# How do I extract even elements of an Array?

``````var arr = [4, 5, 7, 8, 14, 45, 76];

function even(a) {
var ar = [];

for (var i = 0; i < a.length; i++) {
ar.push(a[2 * i + 1]);
}

return ar;
}

``````

http://jsbin.com/unocar/2/edit

I have tried this code in order to output even (index) elements of an array. It works, but it also outputs some empty elements. How do I fix this code to output only existing elements? Either use modulus:

``````for (var i = 0; i < a.length; i++) {
if(i % 2 === 0) { // index is even
ar.push(a[i]);
}
}
``````

or skip every second element by incrementing `i` accordingly:

``````for(var i = 0; i < a.length; i += 2) {  // take every second element
ar.push(a[i]);
}
``````

Notice: Your code actually takes the elements with odd indexes from the array. If this is what you want you have to use `i % 2 === 1` or start the loop with `var i = 1` respectively.

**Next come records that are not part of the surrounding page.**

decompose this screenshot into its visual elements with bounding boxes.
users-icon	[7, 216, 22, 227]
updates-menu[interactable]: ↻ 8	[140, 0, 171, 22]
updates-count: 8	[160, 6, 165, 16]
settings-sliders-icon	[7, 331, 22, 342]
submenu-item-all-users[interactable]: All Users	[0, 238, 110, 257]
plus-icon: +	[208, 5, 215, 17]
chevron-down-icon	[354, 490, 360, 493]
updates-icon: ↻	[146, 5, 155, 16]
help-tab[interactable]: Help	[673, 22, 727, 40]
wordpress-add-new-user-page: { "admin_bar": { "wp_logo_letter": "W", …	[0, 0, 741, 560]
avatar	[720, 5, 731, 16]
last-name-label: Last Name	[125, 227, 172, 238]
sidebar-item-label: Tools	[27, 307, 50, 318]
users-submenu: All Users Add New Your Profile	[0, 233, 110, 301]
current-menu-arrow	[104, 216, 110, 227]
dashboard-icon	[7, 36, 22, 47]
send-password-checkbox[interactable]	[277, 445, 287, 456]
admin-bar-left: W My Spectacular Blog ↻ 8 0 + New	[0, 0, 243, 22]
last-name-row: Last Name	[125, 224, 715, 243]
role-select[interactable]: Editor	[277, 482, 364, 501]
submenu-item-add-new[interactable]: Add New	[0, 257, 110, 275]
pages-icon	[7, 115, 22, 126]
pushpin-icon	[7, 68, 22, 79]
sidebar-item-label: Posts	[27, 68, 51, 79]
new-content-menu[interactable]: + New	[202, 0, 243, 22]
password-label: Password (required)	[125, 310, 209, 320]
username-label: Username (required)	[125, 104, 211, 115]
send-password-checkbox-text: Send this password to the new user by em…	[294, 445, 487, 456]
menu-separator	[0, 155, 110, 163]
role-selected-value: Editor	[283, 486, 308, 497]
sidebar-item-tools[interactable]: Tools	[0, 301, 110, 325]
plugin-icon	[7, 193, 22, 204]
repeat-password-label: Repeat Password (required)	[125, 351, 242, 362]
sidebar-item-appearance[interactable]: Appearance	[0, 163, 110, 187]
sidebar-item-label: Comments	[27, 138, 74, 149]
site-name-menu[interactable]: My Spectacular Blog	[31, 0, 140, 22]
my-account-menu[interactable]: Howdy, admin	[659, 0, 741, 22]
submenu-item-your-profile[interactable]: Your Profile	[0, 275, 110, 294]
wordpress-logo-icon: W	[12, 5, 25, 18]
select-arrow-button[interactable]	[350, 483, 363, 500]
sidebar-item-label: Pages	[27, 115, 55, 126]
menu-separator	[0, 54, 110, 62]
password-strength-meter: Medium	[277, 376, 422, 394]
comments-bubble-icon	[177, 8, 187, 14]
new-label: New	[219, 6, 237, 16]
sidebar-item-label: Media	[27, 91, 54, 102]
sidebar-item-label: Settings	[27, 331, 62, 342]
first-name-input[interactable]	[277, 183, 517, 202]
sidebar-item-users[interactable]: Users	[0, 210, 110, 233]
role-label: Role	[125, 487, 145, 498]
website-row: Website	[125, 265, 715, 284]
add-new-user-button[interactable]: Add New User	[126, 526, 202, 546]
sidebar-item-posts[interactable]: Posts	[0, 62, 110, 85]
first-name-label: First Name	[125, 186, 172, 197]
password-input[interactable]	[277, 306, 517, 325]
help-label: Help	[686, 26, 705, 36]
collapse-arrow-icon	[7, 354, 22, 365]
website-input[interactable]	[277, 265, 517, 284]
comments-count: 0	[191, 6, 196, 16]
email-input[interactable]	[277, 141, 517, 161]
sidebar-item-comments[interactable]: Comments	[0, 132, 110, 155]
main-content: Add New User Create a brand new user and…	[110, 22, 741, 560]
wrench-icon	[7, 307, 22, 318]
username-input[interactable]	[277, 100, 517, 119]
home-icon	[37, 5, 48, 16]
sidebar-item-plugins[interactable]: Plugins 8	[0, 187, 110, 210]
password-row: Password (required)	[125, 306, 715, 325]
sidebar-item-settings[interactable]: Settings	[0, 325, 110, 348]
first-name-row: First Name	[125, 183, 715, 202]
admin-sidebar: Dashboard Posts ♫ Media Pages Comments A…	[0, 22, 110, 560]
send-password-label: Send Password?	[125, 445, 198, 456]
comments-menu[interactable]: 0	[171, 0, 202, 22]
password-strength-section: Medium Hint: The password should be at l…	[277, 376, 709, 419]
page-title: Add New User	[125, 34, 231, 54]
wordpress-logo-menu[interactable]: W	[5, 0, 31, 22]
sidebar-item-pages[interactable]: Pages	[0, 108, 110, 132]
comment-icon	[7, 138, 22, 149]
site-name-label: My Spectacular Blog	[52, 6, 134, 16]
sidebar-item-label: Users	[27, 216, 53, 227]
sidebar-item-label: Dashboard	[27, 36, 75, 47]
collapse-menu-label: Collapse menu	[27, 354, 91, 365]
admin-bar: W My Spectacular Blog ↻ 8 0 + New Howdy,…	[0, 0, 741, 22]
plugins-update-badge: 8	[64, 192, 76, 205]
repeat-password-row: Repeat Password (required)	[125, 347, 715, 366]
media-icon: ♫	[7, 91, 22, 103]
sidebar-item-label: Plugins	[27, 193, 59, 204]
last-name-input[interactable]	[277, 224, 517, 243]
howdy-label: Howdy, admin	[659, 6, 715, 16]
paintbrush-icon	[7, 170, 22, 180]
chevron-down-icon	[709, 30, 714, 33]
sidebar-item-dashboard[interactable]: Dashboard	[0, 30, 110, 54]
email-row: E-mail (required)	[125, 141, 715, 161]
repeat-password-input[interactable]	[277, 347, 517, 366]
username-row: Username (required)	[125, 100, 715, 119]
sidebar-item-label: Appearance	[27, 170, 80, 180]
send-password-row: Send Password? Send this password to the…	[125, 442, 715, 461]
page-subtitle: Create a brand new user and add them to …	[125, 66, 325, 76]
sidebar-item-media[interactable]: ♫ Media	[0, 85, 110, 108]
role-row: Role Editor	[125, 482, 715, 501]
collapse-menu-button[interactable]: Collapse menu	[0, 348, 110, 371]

For IE9+ use `Array.filter`

``````var arr = [4,5,7,8,14,45,76];
var filtered = arr.filter(function(element, index, array) {
return (index % 2 === 0);
});
``````

With a fallback for older IEs, all the other browsers are OK without this fallback

``````if (!Array.prototype.filter)
{
Array.prototype.filter = function(fun /*, thisp */)
{
"use strict";

if (this === void 0 || this === null)
throw new TypeError();

var t = Object(this);
var len = t.length >>> 0;
if (typeof fun !== "function")
throw new TypeError();

var res = [];
var thisp = arguments;
for (var i = 0; i < len; i++)
{
if (i in t)
{
var val = t[i]; // in case fun mutates this
if (fun.call(thisp, val, i, t))
res.push(val);
}
}

return res;
};
}
`````` This will work on 2018 :)

take the odd indexes and apply to filter

``````var arr = [4, 5, 7, 8, 14, 45, 76,5];
let filtered=arr.filter((a,i)=>i%2===1);
console.log(filtered);`````` why don't you try with the % operator. It gives you the remaining of a division.

replace the loop block with

``````if ((i % 2) === 0) {
ar.push(a[i])
}
`````` You need to test the elements for evenness like this:

``````var arr = [4,5,7,8,14,45,76];

function even(a){
var ar = [];

for (var i=0; i<a.length;i++){
if (a[i] % 2 === 0)
{
ar.push(a[i]);
}

}

return ar;
}

``````

%2 is the modulo operator, it returns the remainder of integer division. ``````var arr = [4,5,7,8,14,45,76];

function even(a)
{
var ar = [];

for (x in a)
{

if((a[x]%2)==0)
ar.push(a[x]);

}
return ar;
}

`````` I just wanted to explain why your result is not what you expected since everyone else shows excellent solutions. You are iterating over an array size N so your resulting array will attempt to push elements in an array that will result in size N. Since only N/2 will be found in the original array your resulting array will fill the rest with blanks to fill in the rest of N. So if you checked to see if a[2*i] exists OR checked to see if a[i] % 2 == 0 before inserting, your resulting array will contain only the even indexed values Even if this question is quite old, I would like to add a one-liner filter:
Odd numbers: `arr.filter((e,i)=>i%2)`
Even numbers: `arr.filter((e,i)=>i%2-1)`
A more 'legal' way for even numbers: `arr.filter((e,i)=>!(i%2))`

There's no need to check with `i%2===1` like sumit said; as `mod 2` already returns a 0 or a 1 as numbers, they can be interpreted as boolean values in js.